Medics are not qualified to make that statement. I doubt they said it as well.
Ok I was wrong, I conflated a couple articles I think. The paramedic had seen people who were turned away but he didn’t say they shouldn’t have been (he didn’t say either way).
But this article tells of someone being turned away who it doesn’t seem should have been.
At the end of the day, if there are open beds and people are being turned away and dying at home a few days later, something is going tragically wrong with the decision making on admissions, the communications with the patient on what would necessitate a return, or both. Even if they aren’t being actively treated for the COVID-19, they could be monitored regularly and treated as soon as needed - one way or another. They clearly didn’t happen for a fairly significant number of people.
As predicted, that article shows you didn’t understand what was going on. He wasn’t sick enough the first time and he left on his own the other time. That’s not at all what you said happened.
Hell reading between the lines I’m guessing he was seen seen in the ER he just had to stay there until he went upstairs.
Fairly interesting article about the problems with pool testing. Two states where I have very big question marks are using this (Virginia, Massachusetts). This also might explain some issues with California but not at the level of those other two.
This article is comforting:
The headline is just very misleading. In the article he said:
arguing it’s “very dangerous” if people believe the coverings alone will stop the spread of the coronavirus.
That means something completely different than the headline would suggest.
Sure it’s misleading but he’s still being a galactically stupid fuckhead so fuck him.
Interestingly my favorite beer place in Toronto just reopened and prominently mentions their ventilation system in the notice:
With 7,000 square feet of space, we are able to offer more than six feet of space between tables. We are equipped with a highly efficient ventilation system that brings in 3,000 cubic feet of fresh air per minute, so there’s no need to worry about recirculated air.
Update.
Mrs Rugbys aunt is now in a hospital.
It took two days with the entire family calling in every connection at every level. I had an old rugby mates mum phoning her alumni network.
Finally a tenuous connection to a local politician got a bed opened up.
An entire country that runs on nepotism. Needing to pull strings to stay alive and get a healthcare.
Relieved but man. Wtf.
Edit. The cousin is isolating at home on his own. But seems to be okay.
I believe we reviewed the math on pooled testing itt about 2 months ago.
If a high fraction of the pools are positive you’ve done nothing but delay testing everyone individually.
100% this. Lets not get caught up in semantics.
No where is anyone advocating to both mask up and go back to large crowds
His argument is the same one that says to make football safer they should go without helmets to discourage leading with the head cause no helmet is 100%!concussion proof.

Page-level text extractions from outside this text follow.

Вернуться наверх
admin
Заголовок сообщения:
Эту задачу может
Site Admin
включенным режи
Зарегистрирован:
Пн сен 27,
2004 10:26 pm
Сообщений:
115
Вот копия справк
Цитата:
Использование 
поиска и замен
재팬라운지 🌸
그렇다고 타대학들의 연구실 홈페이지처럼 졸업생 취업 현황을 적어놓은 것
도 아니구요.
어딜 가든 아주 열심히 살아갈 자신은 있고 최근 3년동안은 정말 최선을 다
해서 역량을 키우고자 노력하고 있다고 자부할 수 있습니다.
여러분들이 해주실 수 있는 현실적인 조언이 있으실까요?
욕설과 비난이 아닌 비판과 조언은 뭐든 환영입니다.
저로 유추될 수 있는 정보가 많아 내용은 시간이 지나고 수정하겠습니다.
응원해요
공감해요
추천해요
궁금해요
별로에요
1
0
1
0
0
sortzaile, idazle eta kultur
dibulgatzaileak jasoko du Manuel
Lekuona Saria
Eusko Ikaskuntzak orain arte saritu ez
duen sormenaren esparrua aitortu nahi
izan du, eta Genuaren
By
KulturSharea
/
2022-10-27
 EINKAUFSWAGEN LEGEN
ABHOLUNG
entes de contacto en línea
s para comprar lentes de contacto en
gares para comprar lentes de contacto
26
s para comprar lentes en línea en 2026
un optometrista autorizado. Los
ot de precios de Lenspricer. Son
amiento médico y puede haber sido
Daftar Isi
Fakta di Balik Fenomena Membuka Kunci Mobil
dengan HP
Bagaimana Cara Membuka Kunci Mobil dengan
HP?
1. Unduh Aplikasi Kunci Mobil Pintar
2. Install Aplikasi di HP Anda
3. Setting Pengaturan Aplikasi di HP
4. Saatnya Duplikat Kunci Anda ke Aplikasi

Ah yes the world conservatives want to return us to. It’s always about them getting something someone else can’t. Always.
This one makes me want to puke. Please read the whole thing.
Reeves belongs in jail.
Minutes after Reeves announced he would allow schools to reopen on time, State Health Officer Dr. Thomas Dobbs, sitting next to Reeves in a live press conference, said of reopening schools: “I think it’s nuts.”

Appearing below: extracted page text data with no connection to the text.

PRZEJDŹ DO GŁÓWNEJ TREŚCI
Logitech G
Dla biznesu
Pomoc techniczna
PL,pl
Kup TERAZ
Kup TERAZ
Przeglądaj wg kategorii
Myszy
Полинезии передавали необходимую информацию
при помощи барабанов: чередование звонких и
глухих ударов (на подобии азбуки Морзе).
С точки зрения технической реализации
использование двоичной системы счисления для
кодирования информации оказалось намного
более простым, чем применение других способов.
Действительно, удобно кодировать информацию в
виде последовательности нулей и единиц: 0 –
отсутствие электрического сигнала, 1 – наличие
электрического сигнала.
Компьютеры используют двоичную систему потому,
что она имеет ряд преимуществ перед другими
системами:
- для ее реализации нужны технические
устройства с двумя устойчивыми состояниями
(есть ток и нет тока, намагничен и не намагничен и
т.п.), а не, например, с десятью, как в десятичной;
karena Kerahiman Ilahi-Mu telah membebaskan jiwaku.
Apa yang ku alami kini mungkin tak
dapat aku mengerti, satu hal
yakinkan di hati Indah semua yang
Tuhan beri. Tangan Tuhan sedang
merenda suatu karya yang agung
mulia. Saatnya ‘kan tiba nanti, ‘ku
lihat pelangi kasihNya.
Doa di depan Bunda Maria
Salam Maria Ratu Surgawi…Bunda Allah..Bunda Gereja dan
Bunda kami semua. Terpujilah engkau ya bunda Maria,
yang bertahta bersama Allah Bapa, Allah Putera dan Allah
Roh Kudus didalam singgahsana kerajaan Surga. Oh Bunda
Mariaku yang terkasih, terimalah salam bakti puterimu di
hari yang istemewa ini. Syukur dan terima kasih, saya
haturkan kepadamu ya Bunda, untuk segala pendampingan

Yes so opening schools is a disaster, which we all knew it would be. Might want to start modeling the inevitable spike and higher plateau.
Which beer place?
edit: nvm I googled your exact post. C’est What is pretty great, my wife and I had our first date there.
It’s just too depressing to crank the infection rate up again.
I did tickle the 28 day cfr down to 2% from 3% beginning July 1.
But yeah maybe I need to toss in a month of some growth rate.
wat
Teachers in Mississippi — the lowest paid in the nation on average — sign annual contracts that include broad termination clauses, and many districts disallow teachers to speak directly with journalists without permission from district offices. For these reasons, the teachers cited or quoted in this article are not named.